[[ Material shown open ]]
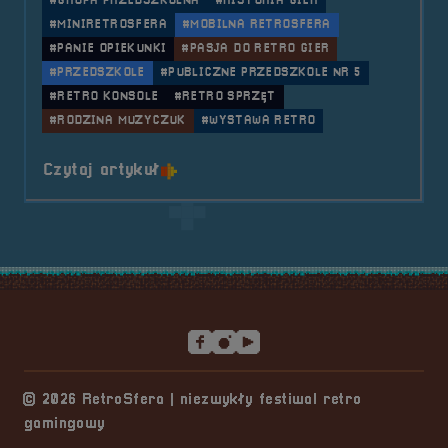
#GRUPA PRZEDSZKOLNA
#HISTORIA GIER
#MINIRETROSFERA
#MOBILNA RETROSFERA
#PANIE OPIEKUNKI
#PASJA DO RETRO GIER
#PRZEDSZKOLE
#PUBLICZNE PRZEDSZKOLE NR 5
#RETRO KONSOLE
#RETRO SPRZĘT
#RODZINA MUZYCZUK
#WYSTAWA RETRO
o tytule 2018.03.14 Mobilna Retr
Czytaj artykuł
Stopka serwisu
© 2026 RetroSfera | niezwykły festiwal retro
gamingowy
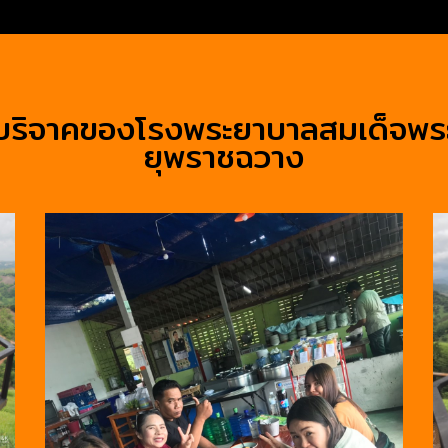
บริจาคของโรงพระยาบาลสมเด็จพร
ยุพราชฉวาง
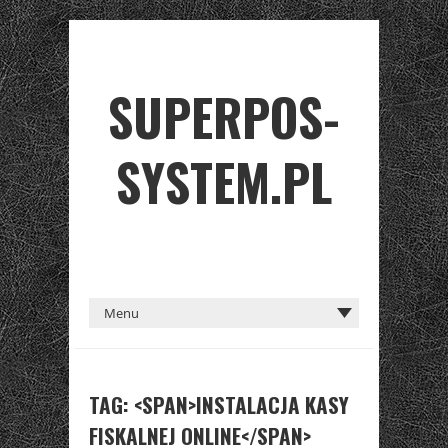
SUPERPOS-
SYSTEM.PL
TAG: <SPAN>INSTALACJA KASY
FISKALNEJ ONLINE</SPAN>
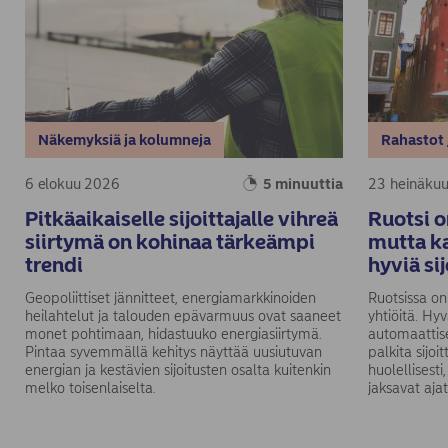
Näkemyksiä ja kolumneja
Rahastot 
6 elokuu 2026
5 minuuttia
23 heinäku
Pitkäaikaiselle sijoittajalle vihreä
Ruotsi o
siirtymä on kohinaa tärkeämpi
mutta ka
trendi
hyviä si
Geopoliittiset jännitteet, energiamarkkinoiden
Ruotsissa on
heilahtelut ja talouden epävarmuus ovat saaneet
yhtiöitä. Hy
monet pohtimaan, hidastuuko energiasiirtymä.
automaattise
Pintaa syvemmällä kehitys näyttää uusiutuvan
palkita sijoi
energian ja kestävien sijoitusten osalta kuitenkin
huolellisest
melko toisenlaiselta.
jaksavat ajat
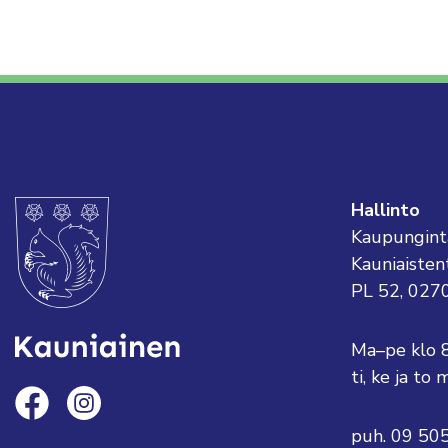
Hallinto
Kaupungint
Kauniaisten
PL 52, 027
Ma–pe klo 
ti, ke ja t
puh. 09 50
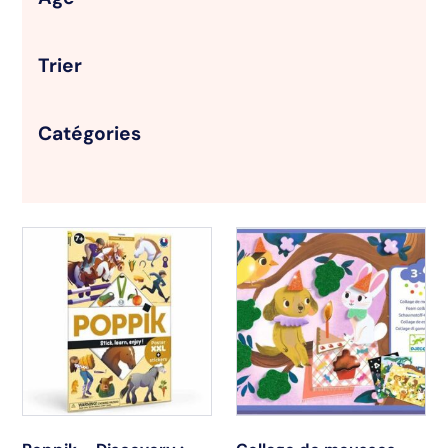
Trier
Catégories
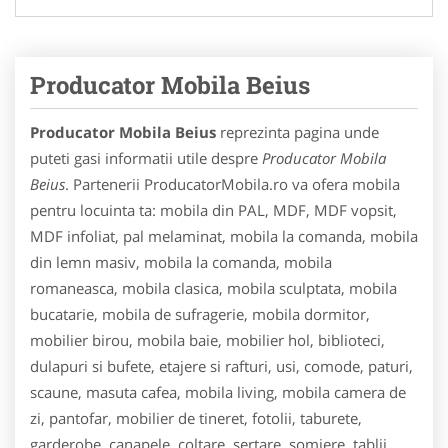
Producator Mobila Beius
Producator Mobila Beius
reprezinta pagina unde
puteti gasi informatii utile despre
Producator Mobila
Beius
. Partenerii ProducatorMobila.ro va ofera mobila
pentru locuinta ta: mobila din PAL, MDF, MDF vopsit,
MDF infoliat, pal melaminat, mobila la comanda, mobila
din lemn masiv, mobila la comanda, mobila
romaneasca, mobila clasica, mobila sculptata, mobila
bucatarie, mobila de sufragerie, mobila dormitor,
mobilier birou, mobila baie, mobilier hol, biblioteci,
dulapuri si bufete, etajere si rafturi, usi, comode, paturi,
scaune, masuta cafea, mobila living, mobila camera de
zi, pantofar, mobilier de tineret, fotolii, taburete,
garderobe, canapele, coltare, sertare, somiere, tablii,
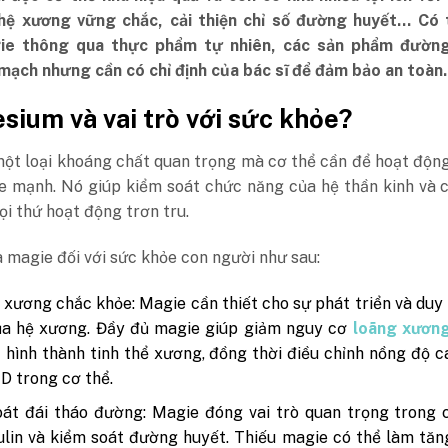
hệ xương vững chắc, cải thiện chỉ số đường huyết… Có 
ie thông qua thực phẩm tự nhiên, các sản phẩm đườn
mạch nhưng cần có chỉ định của bác sĩ để đảm bảo an toàn.
ium và vai trò với sức khỏe?
một loại khoáng chất quan trọng mà cơ thể cần để hoạt độ
e mạnh. Nó giúp kiểm soát chức năng của hệ thần kinh và 
i thứ hoạt động trơn tru.
a magie đối với sức khỏe con người như sau:
 xương chắc khỏe: Magie cần thiết cho sự phát triển và duy 
ủa hệ xương. Đầy đủ magie giúp giảm nguy cơ
loãng xươn
c hình thành tinh thể xương, đồng thời điều chỉnh nồng độ c
 D trong cơ thể.
át đái tháo đường: Magie đóng vai trò quan trọng trong 
ulin và kiểm soát đường huyết. Thiếu magie có thể làm tă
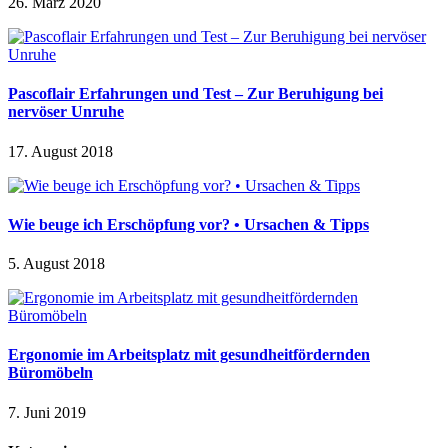
26. März 2020
Pascoflair Erfahrungen und Test – Zur Beruhigung bei
nervöser Unruhe
17. August 2018
Wie beuge ich Erschöpfung vor? • Ursachen & Tipps
5. August 2018
Ergonomie im Arbeitsplatz mit gesundheitfördernden
Büromöbeln
7. Juni 2019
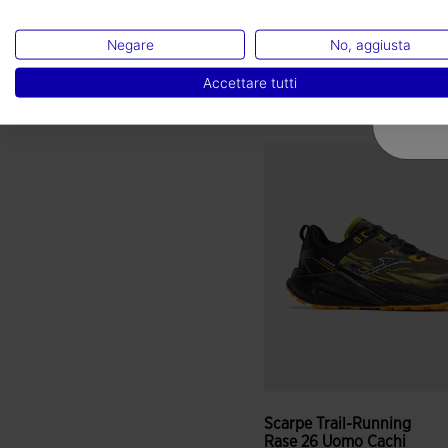
120,00 €
Negare
No, aggiusta
Colori disponibili
Accettare tutti
3,3 su 5 valutazione dei clie
Scarpe Trail-Running
Rase 26 Uomo Cachi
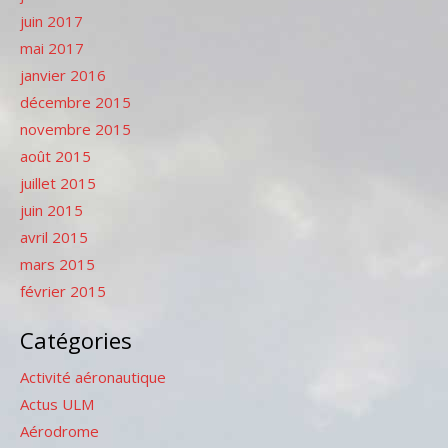
juin 2017
mai 2017
janvier 2016
décembre 2015
novembre 2015
août 2015
juillet 2015
juin 2015
avril 2015
mars 2015
février 2015
Catégories
Activité aéronautique
Actus ULM
Aérodrome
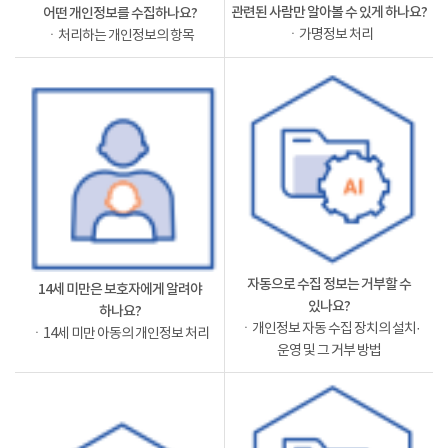
관련된 사람만 알아볼 수 있게 하나요?
어떤 개인정보를 수집하나요?
ㆍ가명정보 처리
ㆍ처리하는 개인정보의 항목
자동으로 수집 정보는 거부할 수
14세 미만은 보호자에게 알려야
있나요?
하나요?
ㆍ개인정보 자동 수집 장치의 설치·
ㆍ14세 미만 아동의 개인정보 처리
운영 및 그 거부 방법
[[ Material shown closed ]]
Exercise instructions -
Could the entries above be written out word for word, pictures excluded?

Solution below -
#GRUPA PRZEDSZKOLNA
#HISTORIA GIER
#MINIRETROSFERA
#MOBILNA RETROSFERA
#PANIE OPIEKUNKI
#PASJA DO RETRO GIER
#PRZEDSZKOLE
#PUBLICZNE PRZEDSZKOLE NR 5
#RETRO KONSOLE
#RETRO SPRZĘT
#RODZINA MUZYCZUK
#WYSTAWA RETRO
o tytule 2018.03.14 Mobilna Retr
Czytaj artykuł
Stopka serwisu
© 2026 RetroSfera | niezwykły festiwal retro
gamingowy
บริจาคของโรงพระยาบาลสมเด็จพร
ยุพราชฉวาง
SUPERPOS-
SYSTEM.PL
TAG: <SPAN>INSTALACJA KASY
FISKALNEJ ONLINE</SPAN>
Näkemyksiä ja kolumneja
Rahastot 
6 elokuu 2026
5 minuuttia
23 heinäku
Pitkäaikaiselle sijoittajalle vihreä
Ruotsi o
siirtymä on kohinaa tärkeämpi
mutta ka
trendi
hyviä si
Geopoliittiset jännitteet, energiamarkkinoiden
Ruotsissa on
heilahtelut ja talouden epävarmuus ovat saaneet
yhtiöitä. Hy
monet pohtimaan, hidastuuko energiasiirtymä.
automaattise
Pintaa syvemmällä kehitys näyttää uusiutuvan
palkita sijoi
energian ja kestävien sijoitusten osalta kuitenkin
huolellisest
melko toisenlaiselta.
jaksavat ajat
Hallinto
Kaupungint
Kauniaisten
PL 52, 027
Ma–pe klo 
ti, ke ja t
puh. 09 50
Trier
Catégories
Producator Mobila Beius
Producator Mobila Beius
reprezinta pagina unde
puteti gasi informatii utile despre
Producator Mobila
Beius
. Partenerii ProducatorMobila.ro va ofera mobila
pentru locuinta ta: mobila din PAL, MDF, MDF vopsit,
MDF infoliat, pal melaminat, mobila la comanda, mobila
din lemn masiv, mobila la comanda, mobila
romaneasca, mobila clasica, mobila sculptata, mobila
bucatarie, mobila de sufragerie, mobila dormitor,
mobilier birou, mobila baie, mobilier hol, biblioteci,
dulapuri si bufete, etajere si rafturi, usi, comode, paturi,
scaune, masuta cafea, mobila living, mobila camera de
zi, pantofar, mobilier de tineret, fotolii, taburete,
garderobe, canapele, coltare, sertare, somiere, tablii,
hệ xương vững chắc, cải thiện chỉ số đường huyết… Có 
ie thông qua thực phẩm tự nhiên, các sản phẩm đườn
mạch nhưng cần có chỉ định của bác sĩ để đảm bảo an toàn.
ium và vai trò với sức khỏe?
một loại khoáng chất quan trọng mà cơ thể cần để hoạt độ
e mạnh. Nó giúp kiểm soát chức năng của hệ thần kinh và 
i thứ hoạt động trơn tru.
a magie đối với sức khỏe con người như sau:
 xương chắc khỏe: Magie cần thiết cho sự phát triển và duy 
ủa hệ xương. Đầy đủ magie giúp giảm nguy cơ
loãng xươn
c hình thành tinh thể xương, đồng thời điều chỉnh nồng độ c
 D trong cơ thể.
át đái tháo đường: Magie đóng vai trò quan trọng trong 
ulin và kiểm soát đường huyết. Thiếu magie có thể làm tă
26. März 2020
Pascoflair Erfahrungen und Test – Zur Beruhigung bei
nervöser Unruhe
17. August 2018
Wie beuge ich Erschöpfung vor? • Ursachen & Tipps
5. August 2018
Ergonomie im Arbeitsplatz mit gesundheitfördernden
Büromöbeln
7. Juni 2019
120,00 €
Negare
No, aggiusta
Colori disponibili
Accettare tutti
3,3 su 5 valutazione dei clie
Scarpe Trail-Running
Rase 26 Uomo Cachi
juin 2017
mai 2017
janvier 2016
décembre 2015
novembre 2015
août 2015
juillet 2015
juin 2015
avril 2015
mars 2015
février 2015
Catégories
Activité aéronautique
Actus ULM
Aérodrome
관련된 사람만 알아볼 수 있게 하나요?
어떤 개인정보를 수집하나요?
ㆍ가명정보 처리
ㆍ처리하는 개인정보의 항목
자동으로 수집 정보는 거부할 수
14세 미만은 보호자에게 알려야
있나요?
하나요?
ㆍ개인정보 자동 수집 장치의 설치·
ㆍ14세 미만 아동의 개인정보 처리
운영 및 그 거부 방법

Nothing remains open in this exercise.